The ‘Track My Order’ option helps customers know when to expect the delivery and even schedule the time of their delivery.

Shopping App

woolworths-app

Want to save even more time? The Woolworths app is available on both Google Play Store and Apple App Store. From personalised shopping lists to a store locator, the app offers the ultimate ease for its customers.

Dark Stores

When Woolworths opened its first ‘dark store’ in 2014, it was to reduce the time it took to fulfill online orders faster. The ‘dark store’ looked exactly like the other Woolworths stores, except that it was bigger in size. The aisles were maintained, the products were stocked neatly but it was closed to the general public.
You might wonder why a store wouldn’t allow customers in. That’s because the store isn’t for customers!

In this fast paced world, not many people have the time to waste on grocery shopping.
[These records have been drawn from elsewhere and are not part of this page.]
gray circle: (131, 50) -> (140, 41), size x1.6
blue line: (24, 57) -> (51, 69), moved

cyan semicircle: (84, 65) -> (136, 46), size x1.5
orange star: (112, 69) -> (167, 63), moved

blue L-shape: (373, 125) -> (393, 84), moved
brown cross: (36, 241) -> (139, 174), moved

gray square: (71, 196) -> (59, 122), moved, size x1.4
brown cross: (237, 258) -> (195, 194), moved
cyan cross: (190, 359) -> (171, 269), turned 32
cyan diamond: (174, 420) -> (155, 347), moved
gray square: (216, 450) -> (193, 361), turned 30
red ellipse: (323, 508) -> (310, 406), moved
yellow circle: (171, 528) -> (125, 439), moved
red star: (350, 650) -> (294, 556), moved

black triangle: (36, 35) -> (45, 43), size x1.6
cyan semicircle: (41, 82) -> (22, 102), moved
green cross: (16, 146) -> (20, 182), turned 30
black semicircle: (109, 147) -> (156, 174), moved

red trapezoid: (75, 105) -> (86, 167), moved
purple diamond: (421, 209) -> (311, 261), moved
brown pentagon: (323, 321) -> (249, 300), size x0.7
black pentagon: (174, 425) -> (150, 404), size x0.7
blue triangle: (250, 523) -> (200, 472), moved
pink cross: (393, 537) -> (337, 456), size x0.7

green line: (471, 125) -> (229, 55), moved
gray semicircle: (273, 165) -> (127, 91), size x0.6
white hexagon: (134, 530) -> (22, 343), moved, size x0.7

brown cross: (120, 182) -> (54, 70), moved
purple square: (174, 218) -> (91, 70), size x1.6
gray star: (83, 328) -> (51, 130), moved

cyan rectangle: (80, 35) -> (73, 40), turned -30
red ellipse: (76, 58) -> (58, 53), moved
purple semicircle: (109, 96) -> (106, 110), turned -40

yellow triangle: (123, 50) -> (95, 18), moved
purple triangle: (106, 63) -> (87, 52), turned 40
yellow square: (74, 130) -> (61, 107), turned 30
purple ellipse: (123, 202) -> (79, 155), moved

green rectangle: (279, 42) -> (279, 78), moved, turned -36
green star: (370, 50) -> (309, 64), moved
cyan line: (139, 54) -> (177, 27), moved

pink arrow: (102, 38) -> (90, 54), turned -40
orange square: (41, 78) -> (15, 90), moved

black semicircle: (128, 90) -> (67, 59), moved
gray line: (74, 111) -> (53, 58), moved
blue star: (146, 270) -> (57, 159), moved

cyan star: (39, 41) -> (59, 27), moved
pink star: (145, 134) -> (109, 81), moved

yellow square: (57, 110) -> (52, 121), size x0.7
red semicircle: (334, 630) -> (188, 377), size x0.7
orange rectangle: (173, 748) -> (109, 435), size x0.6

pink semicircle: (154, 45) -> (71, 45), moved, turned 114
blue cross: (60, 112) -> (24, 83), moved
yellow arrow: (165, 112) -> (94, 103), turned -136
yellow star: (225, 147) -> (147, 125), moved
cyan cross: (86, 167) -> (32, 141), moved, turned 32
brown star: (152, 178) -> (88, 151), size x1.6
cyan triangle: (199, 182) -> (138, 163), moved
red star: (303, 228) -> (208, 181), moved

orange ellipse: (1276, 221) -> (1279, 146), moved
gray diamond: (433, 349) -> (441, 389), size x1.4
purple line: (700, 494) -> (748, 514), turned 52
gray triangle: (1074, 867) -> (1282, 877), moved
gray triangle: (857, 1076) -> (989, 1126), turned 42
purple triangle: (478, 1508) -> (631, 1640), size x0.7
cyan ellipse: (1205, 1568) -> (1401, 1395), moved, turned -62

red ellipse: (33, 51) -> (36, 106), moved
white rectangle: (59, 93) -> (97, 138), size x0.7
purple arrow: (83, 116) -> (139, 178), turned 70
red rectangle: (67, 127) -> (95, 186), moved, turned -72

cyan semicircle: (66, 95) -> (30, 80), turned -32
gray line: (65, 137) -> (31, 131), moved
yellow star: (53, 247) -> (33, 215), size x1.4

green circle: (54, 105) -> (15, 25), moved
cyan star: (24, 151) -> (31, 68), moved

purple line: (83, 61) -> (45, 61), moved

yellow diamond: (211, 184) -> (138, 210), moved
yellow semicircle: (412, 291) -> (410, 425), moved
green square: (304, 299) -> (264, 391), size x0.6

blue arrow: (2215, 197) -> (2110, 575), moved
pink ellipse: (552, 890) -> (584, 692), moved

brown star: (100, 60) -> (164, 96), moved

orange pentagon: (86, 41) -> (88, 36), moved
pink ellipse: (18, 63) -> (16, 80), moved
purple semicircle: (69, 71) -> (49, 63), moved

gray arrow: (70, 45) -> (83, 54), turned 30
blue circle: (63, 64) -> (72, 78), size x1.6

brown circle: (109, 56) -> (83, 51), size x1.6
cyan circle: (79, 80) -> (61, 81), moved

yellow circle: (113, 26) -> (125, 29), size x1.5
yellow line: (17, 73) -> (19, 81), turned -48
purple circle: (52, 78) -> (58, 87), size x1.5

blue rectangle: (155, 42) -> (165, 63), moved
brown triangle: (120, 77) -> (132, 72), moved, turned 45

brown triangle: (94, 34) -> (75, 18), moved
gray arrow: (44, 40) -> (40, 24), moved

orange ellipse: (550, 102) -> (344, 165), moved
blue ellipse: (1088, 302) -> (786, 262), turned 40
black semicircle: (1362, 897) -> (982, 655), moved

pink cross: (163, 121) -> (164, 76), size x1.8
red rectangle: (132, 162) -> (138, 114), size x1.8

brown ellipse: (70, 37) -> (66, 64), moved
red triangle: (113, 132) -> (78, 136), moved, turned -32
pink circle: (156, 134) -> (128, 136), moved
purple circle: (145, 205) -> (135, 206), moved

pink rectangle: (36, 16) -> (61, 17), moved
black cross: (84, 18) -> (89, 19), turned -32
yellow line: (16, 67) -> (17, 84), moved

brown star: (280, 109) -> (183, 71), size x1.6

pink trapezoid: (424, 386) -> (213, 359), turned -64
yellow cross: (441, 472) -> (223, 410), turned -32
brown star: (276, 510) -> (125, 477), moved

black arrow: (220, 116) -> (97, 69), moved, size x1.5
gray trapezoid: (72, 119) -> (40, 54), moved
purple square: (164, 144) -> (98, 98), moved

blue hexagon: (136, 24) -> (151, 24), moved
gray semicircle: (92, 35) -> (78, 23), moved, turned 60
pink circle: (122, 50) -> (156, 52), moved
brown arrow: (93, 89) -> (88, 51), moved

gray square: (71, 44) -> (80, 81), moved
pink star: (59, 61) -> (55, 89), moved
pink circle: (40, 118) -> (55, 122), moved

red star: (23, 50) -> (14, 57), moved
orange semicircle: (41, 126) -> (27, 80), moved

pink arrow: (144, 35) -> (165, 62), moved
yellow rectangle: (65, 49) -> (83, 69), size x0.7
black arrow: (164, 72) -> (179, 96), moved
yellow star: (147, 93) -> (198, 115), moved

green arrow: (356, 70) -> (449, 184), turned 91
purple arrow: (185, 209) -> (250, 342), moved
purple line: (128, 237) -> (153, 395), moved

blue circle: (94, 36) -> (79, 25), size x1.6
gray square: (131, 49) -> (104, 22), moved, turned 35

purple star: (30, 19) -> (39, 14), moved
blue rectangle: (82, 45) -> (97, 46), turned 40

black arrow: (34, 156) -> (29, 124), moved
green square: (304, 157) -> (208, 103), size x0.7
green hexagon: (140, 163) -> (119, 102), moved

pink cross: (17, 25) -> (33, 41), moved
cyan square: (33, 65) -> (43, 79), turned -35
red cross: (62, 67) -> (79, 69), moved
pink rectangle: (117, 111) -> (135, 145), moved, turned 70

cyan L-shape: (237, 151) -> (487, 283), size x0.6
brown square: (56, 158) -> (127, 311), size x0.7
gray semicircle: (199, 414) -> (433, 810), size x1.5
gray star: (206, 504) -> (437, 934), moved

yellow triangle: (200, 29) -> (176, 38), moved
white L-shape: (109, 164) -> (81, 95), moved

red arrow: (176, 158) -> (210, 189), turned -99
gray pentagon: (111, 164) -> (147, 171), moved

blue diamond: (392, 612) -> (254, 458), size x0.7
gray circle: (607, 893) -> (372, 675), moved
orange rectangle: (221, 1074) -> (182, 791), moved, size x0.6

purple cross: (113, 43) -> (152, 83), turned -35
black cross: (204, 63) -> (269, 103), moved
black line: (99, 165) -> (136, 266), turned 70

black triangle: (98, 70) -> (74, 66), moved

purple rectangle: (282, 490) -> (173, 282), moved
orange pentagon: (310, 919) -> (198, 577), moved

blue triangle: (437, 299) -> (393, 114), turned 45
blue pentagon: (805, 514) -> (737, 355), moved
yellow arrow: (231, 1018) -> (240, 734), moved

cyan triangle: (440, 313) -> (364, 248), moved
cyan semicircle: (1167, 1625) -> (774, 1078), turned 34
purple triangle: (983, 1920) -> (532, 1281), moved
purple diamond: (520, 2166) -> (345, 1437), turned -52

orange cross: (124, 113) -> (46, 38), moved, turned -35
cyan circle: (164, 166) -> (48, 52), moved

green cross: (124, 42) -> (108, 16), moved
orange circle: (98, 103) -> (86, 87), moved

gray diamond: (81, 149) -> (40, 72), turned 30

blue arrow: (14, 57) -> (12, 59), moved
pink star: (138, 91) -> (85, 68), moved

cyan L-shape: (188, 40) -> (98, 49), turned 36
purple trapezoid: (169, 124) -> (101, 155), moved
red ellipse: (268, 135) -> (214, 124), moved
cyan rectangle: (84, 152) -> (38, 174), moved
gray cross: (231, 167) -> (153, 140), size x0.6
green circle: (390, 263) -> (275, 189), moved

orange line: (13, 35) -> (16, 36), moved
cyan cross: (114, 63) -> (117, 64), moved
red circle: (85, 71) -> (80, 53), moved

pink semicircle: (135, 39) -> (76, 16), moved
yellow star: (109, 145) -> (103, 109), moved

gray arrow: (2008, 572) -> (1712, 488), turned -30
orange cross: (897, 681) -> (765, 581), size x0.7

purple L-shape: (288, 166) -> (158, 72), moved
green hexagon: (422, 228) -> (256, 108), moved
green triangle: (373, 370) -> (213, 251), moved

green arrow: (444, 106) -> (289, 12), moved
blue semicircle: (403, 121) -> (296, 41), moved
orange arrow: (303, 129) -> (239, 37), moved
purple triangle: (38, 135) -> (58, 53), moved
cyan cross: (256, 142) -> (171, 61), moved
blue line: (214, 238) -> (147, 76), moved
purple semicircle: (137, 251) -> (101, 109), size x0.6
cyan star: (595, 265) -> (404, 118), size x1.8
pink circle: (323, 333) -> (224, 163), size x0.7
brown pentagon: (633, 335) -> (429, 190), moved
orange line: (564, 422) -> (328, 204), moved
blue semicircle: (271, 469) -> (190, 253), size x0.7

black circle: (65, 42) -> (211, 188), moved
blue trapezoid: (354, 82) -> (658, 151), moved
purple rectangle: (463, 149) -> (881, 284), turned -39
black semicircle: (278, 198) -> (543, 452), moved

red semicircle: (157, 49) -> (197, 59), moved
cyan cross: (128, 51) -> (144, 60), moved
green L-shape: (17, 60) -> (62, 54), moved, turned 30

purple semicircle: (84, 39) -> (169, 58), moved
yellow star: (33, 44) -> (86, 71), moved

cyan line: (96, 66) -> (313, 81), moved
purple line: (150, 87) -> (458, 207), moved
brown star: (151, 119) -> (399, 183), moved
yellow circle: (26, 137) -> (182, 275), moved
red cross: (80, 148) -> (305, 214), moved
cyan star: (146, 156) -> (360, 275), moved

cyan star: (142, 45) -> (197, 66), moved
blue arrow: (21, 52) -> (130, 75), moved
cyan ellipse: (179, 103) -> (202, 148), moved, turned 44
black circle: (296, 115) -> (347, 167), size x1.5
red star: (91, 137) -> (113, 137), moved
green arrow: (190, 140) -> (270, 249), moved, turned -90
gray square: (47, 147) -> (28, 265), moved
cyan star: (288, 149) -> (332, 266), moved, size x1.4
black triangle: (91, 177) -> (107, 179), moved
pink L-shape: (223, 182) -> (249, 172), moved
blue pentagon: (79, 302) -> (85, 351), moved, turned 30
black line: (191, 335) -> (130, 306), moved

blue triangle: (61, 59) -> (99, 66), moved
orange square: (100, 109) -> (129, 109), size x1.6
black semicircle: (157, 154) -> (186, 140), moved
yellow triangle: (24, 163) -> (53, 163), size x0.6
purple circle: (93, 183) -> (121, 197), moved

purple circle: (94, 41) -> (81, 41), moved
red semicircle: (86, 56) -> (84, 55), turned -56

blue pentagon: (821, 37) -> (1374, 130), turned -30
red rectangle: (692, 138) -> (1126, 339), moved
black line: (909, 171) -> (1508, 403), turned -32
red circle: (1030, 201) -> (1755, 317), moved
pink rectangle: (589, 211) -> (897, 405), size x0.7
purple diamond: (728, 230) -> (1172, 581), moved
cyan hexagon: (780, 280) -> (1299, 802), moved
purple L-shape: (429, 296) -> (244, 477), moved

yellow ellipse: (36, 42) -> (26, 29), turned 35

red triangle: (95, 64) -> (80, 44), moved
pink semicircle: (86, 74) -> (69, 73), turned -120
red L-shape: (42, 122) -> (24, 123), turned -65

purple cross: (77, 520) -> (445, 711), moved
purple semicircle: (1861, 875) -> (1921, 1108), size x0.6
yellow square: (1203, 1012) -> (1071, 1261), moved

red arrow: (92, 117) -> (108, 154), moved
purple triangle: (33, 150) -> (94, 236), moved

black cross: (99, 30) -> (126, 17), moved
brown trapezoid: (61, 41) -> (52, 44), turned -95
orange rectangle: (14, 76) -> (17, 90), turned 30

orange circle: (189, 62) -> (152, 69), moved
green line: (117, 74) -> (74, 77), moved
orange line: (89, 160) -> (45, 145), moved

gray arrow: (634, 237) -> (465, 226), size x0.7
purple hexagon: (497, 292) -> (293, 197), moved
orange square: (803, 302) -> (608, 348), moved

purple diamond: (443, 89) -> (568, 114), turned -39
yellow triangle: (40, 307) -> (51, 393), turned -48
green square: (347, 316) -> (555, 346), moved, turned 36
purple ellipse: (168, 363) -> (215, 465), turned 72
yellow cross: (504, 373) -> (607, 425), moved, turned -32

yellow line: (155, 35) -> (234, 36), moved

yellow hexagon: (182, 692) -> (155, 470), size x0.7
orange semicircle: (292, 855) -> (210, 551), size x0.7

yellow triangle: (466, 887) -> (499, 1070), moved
A better alternative is online shopping but there were some issues to ordering online too. Most of the times, deliveries would take too long and Woolworths realised the need for faster deliveries. Hence, the ‘dark store’ was set up. It was Woolworths first dedicated online store and personal shoppers were amazed with the results.

With conventional stores, an ever present flow of customers makes it difficult for the staff to pick up online orders. The only time online orders can be picked is either early morning or at night, when the customer flow is at its lowest. Now, the dark store has solved this problem.

With no slow-moving customers blocking the aisles, the team at Woolworths dark store was able to fulfill orders quickly and at any time of the day. At peak hours, there can be as many as 80 pickers on the floor, at the same time.

Conclusion

Supermarkets are just one niche that Woolworths deal in. With a number of liquor stores, liquor supermarkets, petrol stations and discount department store chains, Woolworths Limited deals in numerous channels.

In order to enhance their digital business capabilities, Woolworths invested in contact center technology-as-a-service and in doing so, experienced a 40% reduction in touch points for email. Woolworths have expanded due to their award winning multi-channel initiatives and with their attention on innovation for increased customer experience, they are changing the face of Australian retail.